Greg shifted his weight on the settee’s amorphous cushioning, conscious of Stephanie’s stare. “I was mentioned in dispatches once or twice.”
“And yet thousands, hundreds of thousands, of men your age were totally unsuitable for the military life you excelled in. Physically no different, but mentally, in outlook, your exact opposite. The respective attitudes both determined in the period between your fourth and sixteenth birthdays. We are what we are because of that time, the child being the father of the man. And that is the time we must alter in order to eradicate real-time psychoses. My aim is to substitute false paradigmatic memories for real recollections, thus effecting a radical change of temperament.”
“Have you had any success?”
“Limited, but most promising given we have only been here two years. We have already succeeded in assembling some highly realistic synthetic memories. There is one, a walk through a forest.” He closed his eyes and the eagerness and tension which had built up as he spoke drained out of his face, leaving him strangely peaceful. Almost the same expression as a synthohead, Greg thought.
“I can see the trees,” MacLennan said, his voice reduced to a placid lilt. “They are large, tall as well as broad, in full leaf, oaks and elms. This is pre-Warming, midsummer, with sunbeams breaking through the overhead branches. I can see a squirrel, a red one; he’s racing up an oak, round and round the trunk. I’m standing below watching him, touching the bark. It’s rough, crinkled, dusted with a powdery green algae. The grass is ankle-high, dewy, wetting my shoes. There are foxgloves everywhere, and weasel-snout; I can smell honeysuckle.”
“Lasers can imprint a smell?” Greg asked sceptically.
“The memory of a smell,” Stephanie said pedantically. “We adapted the paradigm from a high-definition virtual reality simulation, then added tactile and olfactory senses, as well as emotional responses.”
“Emotional responses?”
“Yes. Interpretation is a strong part of memory. if you see a particularly beautiful flower in the forest, you feel good about it; tread in a dog turd on the path, and you’re disgusted.”
Greg thought about it. He couldn’t fault the logic, it was just that the whole concept seemed somewhat fanciful. But someone on the Berkeley board obviously had enough faith to invest in it. Quite heavily, judging by the facilities the Centre offered.

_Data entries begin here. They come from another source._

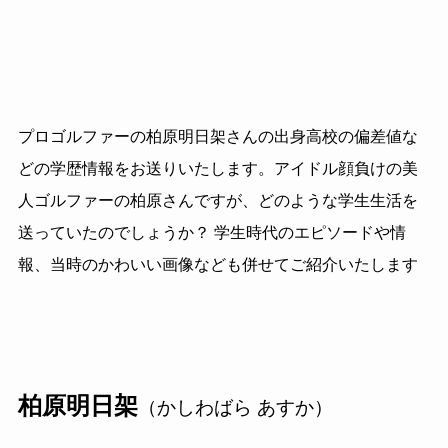
プロゴルファーの柏原明日架さんの出身高校の偏差値な
どの学歴情報をお送りいたします。アイドル顔負けの美
人ゴルファーの柏原さんですが、どのような学生生活を
送っていたのでしょうか？ 学生時代のエピソードや情
報、当時のかわいい画像なども併せてご紹介いたします
柏原明日架
（かしわばら あすか）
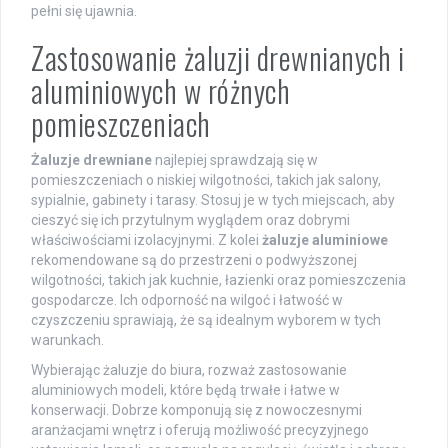
pełni się ujawnia.
Zastosowanie żaluzji drewnianych i
aluminiowych w różnych
pomieszczeniach
Żaluzje drewniane
najlepiej sprawdzają się w
pomieszczeniach o niskiej wilgotności, takich jak salony,
sypialnie, gabinety i tarasy. Stosuj je w tych miejscach, aby
cieszyć się ich przytulnym wyglądem oraz dobrymi
właściwościami izolacyjnymi. Z kolei
żaluzje aluminiowe
rekomendowane są do przestrzeni o podwyższonej
wilgotności, takich jak kuchnie, łazienki oraz pomieszczenia
gospodarcze. Ich odporność na wilgoć i łatwość w
czyszczeniu sprawiają, że są idealnym wyborem w tych
warunkach.
Wybierając żaluzje do biura, rozważ zastosowanie
aluminiowych modeli, które będą trwałe i łatwe w
konserwacji. Dobrze komponują się z nowoczesnymi
aranżacjami wnętrz i oferują możliwość precyzyjnego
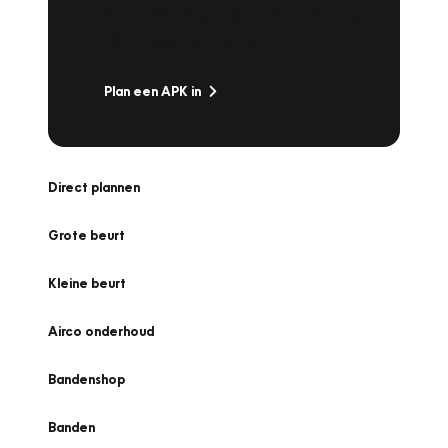
snel naar Vakgarage bij u in de buurt, en ga
zonder zorgen de weg op!
Plan een APK in
Direct plannen
Grote beurt
Kleine beurt
Airco onderhoud
Bandenshop
Banden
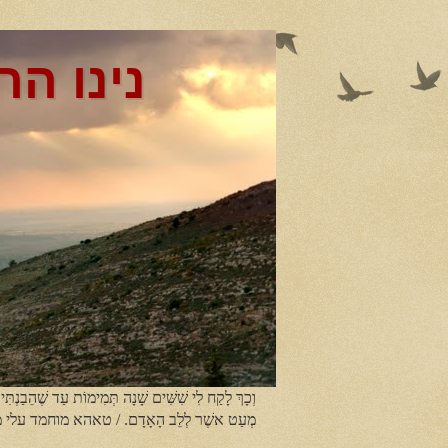
נינו הר
וְכָךְ לָקַח לִי שִׁשִּׁים שָׁנָה תְּמִימוֹת עַד שֶׁהֵבַנְתִּי
מְעַט אשֶׁר לְלֵב הָאָדָם. / טאהא מוחמד עלי 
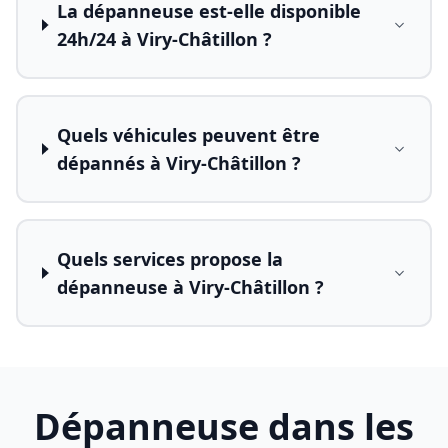
La dépanneuse est-elle disponible
24h/24 à Viry-Châtillon ?
Quels véhicules peuvent être
dépannés à Viry-Châtillon ?
Quels services propose la
dépanneuse à Viry-Châtillon ?
Dépanneuse dans les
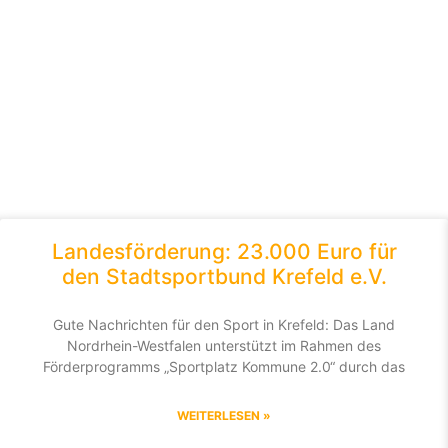
Landesförderung: 23.000 Euro für
den Stadtsportbund Krefeld e.V.
Gute Nachrichten für den Sport in Krefeld: Das Land
Nordrhein-Westfalen unterstützt im Rahmen des
Förderprogramms „Sportplatz Kommune 2.0“ durch das
WEITERLESEN »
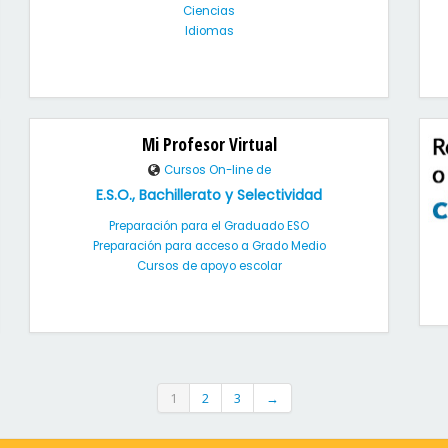
Ciencias
Idiomas
Mi Profesor Virtual
Cursos On-line de
E.S.O., Bachillerato y Selectividad
Preparación para el Graduado ESO
Preparación para acceso a Grado Medio
Cursos de apoyo escolar
1
2
3
→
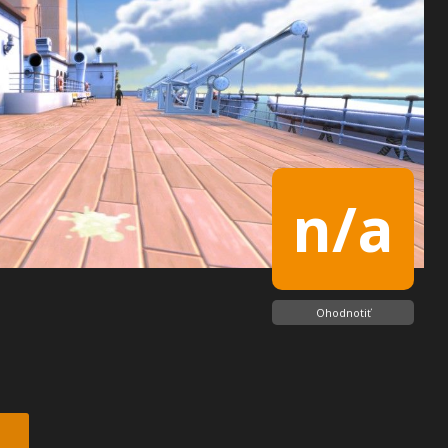
n/a
Ohodnotiť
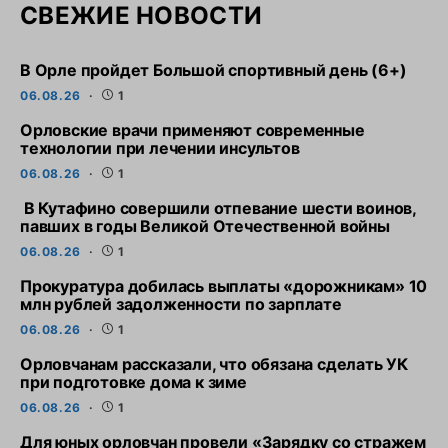
СВЕЖИЕ НОВОСТИ
В Орле пройдет Большой спортивный день (6+)
06.08.26
1
Орловские врачи применяют современные
технологии при лечении инсультов
06.08.26
1
В Кутафино совершили отпевание шести воинов,
павших в годы Великой Отечественной войны
06.08.26
1
Прокуратура добилась выплаты «дорожникам» 10
млн рублей задолженности по зарплате
06.08.26
1
Орловчанам рассказали, что обязана сделать УК
при подготовке дома к зиме
06.08.26
1
Для юных орловчан провели «Зарядку со стражем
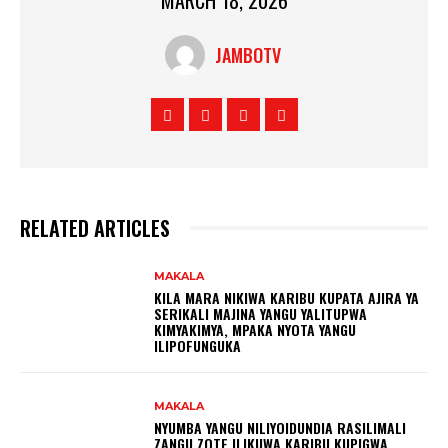
MARCH 18, 2026
JAMBOTV
RELATED ARTICLES
MAKALA
KILA MARA NIKIWA KARIBU KUPATA AJIRA YA
SERIKALI MAJINA YANGU YALITUPWA
KIMYAKIMYA, MPAKA NYOTA YANGU
ILIPOFUNGUKA
MAKALA
NYUMBA YANGU NILIYOIDUNDIA RASILIMALI
ZANGU ZOTE ILIKUWA KARIBU KUPIGWA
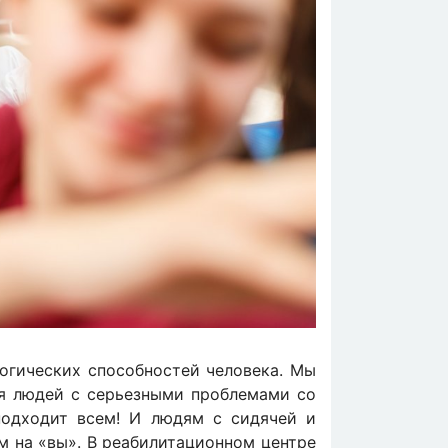
логических способностей человека. Мы
ля людей с серьезными проблемами со
подходит всем! И людям с сидячей и
ом на «вы». В реабилитационном центре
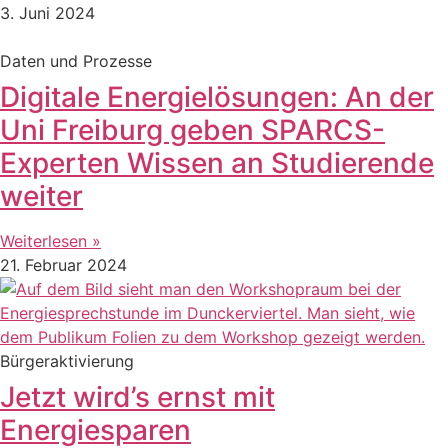
3. Juni 2024
Daten und Prozesse
Digitale Energielösungen: An der
Uni Freiburg geben SPARCS-
Experten Wissen an Studierende
weiter
Weiterlesen »
21. Februar 2024
Bürgeraktivierung
Jetzt wird’s ernst mit
Energiesparen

“Have you received this memory as well?” he asked her.
“Yes. It’s very realistic. It feels like I was actually in that forest. James forgot to mention the birdsong. The thrushes are warbling the whole time.”
Greg turned back to MacLennan, who was watching him levelly.
“How does this help to cure axe murderers?” Greg asked.
“Imagine when you were young if you took that same walk through a tranquil forest for half an hour instead of having to endure your drunken father beating you. If you had that walk, or played football, every evening he came home drunk; if you could remember your mother giving him a kiss instead of crying and screaming for mercy, I think you’d find your outlook on life would be very different.”
“Yeah, and is it going to be possible?”
“I believe so. Once we have solved the problem of how to erase, or at the very least weaken, old memories. This is the area of research which requires the most effort in order for the project to succeed. Neurology and psychology to date have concentrated on memory recovery, helping amnesic victims, developing hypnotic recall techniques for vital witnesses, even preserving memories in the face of encroaching senility. The only comparable work in the opposing direction is with drugs which induce a form of transient amnesia, like scopolamine. These are no use to us, as they only prevent memories from being retained while the drug is in effect.